Exercise aim: Output every line from the beginning of the records through the line that contains "кратковременный дождь", exactly as it appears.

Collected data:
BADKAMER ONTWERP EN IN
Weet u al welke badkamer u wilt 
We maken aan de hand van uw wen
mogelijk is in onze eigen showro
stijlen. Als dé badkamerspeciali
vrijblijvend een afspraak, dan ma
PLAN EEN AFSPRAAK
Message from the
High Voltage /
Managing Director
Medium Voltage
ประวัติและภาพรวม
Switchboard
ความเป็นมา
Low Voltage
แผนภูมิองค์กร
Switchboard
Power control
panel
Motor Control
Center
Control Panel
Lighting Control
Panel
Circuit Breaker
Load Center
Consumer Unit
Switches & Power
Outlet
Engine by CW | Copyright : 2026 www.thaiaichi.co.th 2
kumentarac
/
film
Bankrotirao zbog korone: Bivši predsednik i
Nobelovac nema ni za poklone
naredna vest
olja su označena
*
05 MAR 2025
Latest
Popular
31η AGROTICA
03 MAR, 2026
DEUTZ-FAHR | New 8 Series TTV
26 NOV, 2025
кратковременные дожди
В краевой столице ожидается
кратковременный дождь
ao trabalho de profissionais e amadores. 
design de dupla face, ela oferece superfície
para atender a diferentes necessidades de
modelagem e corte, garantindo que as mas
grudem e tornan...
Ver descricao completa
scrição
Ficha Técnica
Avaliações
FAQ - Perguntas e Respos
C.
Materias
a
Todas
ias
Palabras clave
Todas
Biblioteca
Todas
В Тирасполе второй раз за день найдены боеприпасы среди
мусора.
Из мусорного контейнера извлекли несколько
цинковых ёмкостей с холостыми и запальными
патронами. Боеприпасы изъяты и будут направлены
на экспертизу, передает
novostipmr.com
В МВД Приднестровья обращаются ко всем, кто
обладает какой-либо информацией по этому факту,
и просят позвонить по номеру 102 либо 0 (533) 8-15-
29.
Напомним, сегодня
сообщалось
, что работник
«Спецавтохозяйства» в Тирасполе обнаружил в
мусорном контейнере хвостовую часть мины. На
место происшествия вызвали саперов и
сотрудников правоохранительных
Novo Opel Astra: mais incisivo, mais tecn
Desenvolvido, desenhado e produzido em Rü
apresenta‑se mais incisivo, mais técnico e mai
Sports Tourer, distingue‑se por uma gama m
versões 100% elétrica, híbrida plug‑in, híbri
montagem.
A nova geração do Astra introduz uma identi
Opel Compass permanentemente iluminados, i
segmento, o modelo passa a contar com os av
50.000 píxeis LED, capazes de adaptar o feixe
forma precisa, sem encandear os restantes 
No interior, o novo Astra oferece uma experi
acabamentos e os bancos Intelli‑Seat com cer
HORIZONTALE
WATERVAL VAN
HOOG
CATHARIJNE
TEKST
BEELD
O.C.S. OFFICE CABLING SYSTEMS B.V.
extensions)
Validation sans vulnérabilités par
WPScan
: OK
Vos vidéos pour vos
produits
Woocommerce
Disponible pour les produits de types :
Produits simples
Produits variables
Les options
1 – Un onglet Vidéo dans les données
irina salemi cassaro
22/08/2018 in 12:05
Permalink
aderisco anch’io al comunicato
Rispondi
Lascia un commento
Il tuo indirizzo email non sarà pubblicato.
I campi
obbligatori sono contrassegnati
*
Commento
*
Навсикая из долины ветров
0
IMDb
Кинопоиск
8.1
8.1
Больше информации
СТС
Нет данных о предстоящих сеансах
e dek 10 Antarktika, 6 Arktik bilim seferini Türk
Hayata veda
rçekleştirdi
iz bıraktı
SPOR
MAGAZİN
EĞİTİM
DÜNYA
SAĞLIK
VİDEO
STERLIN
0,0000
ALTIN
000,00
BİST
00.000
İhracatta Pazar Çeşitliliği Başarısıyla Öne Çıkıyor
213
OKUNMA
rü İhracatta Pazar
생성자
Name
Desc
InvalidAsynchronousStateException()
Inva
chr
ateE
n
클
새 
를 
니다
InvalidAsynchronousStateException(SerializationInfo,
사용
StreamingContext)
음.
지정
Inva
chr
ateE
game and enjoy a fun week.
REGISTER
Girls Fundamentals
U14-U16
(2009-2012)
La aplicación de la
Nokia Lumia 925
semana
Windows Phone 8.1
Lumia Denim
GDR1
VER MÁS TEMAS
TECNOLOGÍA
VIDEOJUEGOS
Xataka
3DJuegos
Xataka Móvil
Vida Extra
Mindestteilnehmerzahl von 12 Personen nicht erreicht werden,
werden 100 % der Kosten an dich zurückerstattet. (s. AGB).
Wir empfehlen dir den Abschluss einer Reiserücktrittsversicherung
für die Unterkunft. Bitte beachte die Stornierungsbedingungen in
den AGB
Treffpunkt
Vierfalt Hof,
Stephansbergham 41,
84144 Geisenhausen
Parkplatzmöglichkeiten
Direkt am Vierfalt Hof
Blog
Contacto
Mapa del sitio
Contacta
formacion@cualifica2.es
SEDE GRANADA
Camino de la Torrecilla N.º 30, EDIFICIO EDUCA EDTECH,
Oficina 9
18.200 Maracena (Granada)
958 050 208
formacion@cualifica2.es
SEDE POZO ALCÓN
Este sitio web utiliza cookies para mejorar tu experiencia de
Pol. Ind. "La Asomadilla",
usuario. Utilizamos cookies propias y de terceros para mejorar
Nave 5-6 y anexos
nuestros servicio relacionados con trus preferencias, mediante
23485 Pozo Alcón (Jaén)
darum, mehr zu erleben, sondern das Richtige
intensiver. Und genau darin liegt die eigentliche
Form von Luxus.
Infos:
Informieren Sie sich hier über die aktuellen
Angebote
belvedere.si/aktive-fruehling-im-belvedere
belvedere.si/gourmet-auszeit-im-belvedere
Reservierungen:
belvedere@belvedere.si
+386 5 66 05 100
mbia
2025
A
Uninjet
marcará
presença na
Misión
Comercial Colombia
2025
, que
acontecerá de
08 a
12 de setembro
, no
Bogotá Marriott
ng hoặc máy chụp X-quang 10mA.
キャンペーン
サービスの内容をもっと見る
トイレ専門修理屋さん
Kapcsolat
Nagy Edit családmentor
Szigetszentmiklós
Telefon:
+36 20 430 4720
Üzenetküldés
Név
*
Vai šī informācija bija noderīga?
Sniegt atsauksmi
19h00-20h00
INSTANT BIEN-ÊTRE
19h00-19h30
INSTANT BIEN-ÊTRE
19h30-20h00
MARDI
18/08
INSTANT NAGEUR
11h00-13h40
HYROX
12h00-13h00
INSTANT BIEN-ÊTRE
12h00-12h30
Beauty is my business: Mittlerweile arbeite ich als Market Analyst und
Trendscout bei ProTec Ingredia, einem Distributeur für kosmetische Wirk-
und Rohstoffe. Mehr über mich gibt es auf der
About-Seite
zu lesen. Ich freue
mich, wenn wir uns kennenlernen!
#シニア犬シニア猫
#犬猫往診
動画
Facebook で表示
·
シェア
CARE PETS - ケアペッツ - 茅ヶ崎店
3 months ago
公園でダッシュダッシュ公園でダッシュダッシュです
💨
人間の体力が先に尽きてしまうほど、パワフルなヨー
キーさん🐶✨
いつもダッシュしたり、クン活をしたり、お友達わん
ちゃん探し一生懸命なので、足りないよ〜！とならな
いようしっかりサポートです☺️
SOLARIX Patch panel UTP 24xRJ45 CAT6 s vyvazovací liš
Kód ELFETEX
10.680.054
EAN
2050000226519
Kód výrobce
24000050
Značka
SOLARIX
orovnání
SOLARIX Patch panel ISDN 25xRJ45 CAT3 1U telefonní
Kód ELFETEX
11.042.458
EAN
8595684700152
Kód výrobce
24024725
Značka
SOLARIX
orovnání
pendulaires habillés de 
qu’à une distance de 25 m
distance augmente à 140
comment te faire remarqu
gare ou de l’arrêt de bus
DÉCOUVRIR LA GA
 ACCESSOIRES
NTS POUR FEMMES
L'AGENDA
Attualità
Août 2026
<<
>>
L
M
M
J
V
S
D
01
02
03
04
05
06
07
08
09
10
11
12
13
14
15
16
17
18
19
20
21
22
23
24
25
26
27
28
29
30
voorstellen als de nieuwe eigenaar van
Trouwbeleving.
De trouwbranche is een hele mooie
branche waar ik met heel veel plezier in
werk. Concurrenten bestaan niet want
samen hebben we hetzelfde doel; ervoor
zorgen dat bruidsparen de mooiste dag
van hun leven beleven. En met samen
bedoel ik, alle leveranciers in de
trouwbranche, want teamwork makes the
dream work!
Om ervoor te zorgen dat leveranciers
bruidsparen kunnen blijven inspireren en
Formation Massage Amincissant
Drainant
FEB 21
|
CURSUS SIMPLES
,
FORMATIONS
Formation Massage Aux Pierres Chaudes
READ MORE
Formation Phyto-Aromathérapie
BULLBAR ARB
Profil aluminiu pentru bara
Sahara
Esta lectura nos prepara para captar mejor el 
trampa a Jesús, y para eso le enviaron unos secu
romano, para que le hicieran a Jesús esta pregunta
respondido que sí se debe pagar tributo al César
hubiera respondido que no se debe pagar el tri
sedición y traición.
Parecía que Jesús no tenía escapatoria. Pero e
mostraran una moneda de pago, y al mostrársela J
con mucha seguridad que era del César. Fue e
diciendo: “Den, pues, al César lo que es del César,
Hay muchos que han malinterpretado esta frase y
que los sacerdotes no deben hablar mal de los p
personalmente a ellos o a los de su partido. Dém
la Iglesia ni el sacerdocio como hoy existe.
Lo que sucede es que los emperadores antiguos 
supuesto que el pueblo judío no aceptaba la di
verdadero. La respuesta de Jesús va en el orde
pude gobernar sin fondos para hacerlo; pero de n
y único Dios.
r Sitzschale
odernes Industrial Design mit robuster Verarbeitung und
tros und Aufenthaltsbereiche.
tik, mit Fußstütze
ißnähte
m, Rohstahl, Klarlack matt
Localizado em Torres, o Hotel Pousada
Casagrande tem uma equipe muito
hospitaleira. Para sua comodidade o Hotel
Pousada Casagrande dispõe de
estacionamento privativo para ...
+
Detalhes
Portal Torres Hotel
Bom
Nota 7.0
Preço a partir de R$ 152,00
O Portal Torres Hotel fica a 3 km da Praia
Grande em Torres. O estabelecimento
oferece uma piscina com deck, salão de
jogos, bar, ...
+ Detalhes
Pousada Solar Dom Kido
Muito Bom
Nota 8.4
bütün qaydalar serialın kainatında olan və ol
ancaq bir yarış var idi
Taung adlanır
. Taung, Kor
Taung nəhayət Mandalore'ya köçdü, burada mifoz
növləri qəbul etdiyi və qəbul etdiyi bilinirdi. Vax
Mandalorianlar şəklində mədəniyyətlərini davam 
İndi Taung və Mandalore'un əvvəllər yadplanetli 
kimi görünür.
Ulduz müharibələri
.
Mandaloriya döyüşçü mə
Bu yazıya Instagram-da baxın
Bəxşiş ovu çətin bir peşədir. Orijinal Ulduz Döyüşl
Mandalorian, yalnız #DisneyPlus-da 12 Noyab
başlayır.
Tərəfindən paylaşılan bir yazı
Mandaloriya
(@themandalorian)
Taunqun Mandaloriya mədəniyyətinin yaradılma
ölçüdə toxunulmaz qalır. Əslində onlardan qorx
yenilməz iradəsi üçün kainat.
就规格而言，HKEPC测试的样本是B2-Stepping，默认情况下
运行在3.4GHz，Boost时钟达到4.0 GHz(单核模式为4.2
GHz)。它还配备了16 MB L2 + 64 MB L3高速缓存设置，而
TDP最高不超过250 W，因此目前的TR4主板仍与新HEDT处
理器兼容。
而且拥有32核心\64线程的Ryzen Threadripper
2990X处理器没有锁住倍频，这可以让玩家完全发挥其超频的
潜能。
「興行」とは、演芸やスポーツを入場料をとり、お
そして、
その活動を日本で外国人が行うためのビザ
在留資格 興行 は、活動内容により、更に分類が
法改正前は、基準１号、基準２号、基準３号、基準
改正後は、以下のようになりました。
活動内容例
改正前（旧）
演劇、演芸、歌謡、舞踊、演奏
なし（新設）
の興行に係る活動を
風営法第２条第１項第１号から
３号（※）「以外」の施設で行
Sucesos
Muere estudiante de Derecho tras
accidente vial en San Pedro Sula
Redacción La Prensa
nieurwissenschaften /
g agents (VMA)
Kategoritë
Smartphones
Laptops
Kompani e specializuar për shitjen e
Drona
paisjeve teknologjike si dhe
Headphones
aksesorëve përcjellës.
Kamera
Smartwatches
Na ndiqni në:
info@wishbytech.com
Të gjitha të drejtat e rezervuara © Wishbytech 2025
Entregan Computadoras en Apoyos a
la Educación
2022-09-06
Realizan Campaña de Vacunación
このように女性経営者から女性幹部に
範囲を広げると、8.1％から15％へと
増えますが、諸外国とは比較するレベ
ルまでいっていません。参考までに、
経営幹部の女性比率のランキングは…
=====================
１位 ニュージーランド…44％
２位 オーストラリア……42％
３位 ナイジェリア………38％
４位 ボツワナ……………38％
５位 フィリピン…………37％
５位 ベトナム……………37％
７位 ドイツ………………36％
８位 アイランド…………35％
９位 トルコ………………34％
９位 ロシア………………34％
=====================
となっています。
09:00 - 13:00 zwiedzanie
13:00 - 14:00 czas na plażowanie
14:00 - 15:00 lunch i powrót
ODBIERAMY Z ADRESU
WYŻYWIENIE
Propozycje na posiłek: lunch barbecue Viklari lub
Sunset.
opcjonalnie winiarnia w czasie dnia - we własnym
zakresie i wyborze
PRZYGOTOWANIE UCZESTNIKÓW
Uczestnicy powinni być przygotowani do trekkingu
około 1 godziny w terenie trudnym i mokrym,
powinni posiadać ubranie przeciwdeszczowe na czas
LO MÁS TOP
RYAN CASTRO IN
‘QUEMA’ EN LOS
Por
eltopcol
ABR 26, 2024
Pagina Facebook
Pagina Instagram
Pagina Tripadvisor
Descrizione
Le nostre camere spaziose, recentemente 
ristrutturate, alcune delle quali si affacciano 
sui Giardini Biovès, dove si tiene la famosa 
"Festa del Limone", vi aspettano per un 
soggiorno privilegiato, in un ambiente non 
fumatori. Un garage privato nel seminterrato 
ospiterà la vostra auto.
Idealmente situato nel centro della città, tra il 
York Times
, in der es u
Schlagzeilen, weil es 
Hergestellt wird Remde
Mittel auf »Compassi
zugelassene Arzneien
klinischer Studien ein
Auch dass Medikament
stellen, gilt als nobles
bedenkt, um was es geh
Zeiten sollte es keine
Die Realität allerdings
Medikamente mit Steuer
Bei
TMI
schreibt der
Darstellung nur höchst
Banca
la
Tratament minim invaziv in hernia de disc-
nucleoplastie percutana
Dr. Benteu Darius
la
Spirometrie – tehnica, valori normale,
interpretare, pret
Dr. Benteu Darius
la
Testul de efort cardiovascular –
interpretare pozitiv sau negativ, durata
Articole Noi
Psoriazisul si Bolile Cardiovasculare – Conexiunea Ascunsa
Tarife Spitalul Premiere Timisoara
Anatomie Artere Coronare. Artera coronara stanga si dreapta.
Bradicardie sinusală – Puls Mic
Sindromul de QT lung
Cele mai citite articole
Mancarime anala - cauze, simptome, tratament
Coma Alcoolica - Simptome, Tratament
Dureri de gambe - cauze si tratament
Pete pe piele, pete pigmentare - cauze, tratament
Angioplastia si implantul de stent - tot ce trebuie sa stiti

Solution:
BADKAMER ONTWERP EN IN
Weet u al welke badkamer u wilt 
We maken aan de hand van uw wen
mogelijk is in onze eigen showro
stijlen. Als dé badkamerspeciali
vrijblijvend een afspraak, dan ma
PLAN EEN AFSPRAAK
Message from the
High Voltage /
Managing Director
Medium Voltage
ประวัติและภาพรวม
Switchboard
ความเป็นมา
Low Voltage
แผนภูมิองค์กร
Switchboard
Power control
panel
Motor Control
Center
Control Panel
Lighting Control
Panel
Circuit Breaker
Load Center
Consumer Unit
Switches & Power
Outlet
Engine by CW | Copyright : 2026 www.thaiaichi.co.th 2
kumentarac
/
film
Bankrotirao zbog korone: Bivši predsednik i
Nobelovac nema ni za poklone
naredna vest
olja su označena
*
05 MAR 2025
Latest
Popular
31η AGROTICA
03 MAR, 2026
DEUTZ-FAHR | New 8 Series TTV
26 NOV, 2025
кратковременные дожди
В краевой столице ожидается
кратковременный дождь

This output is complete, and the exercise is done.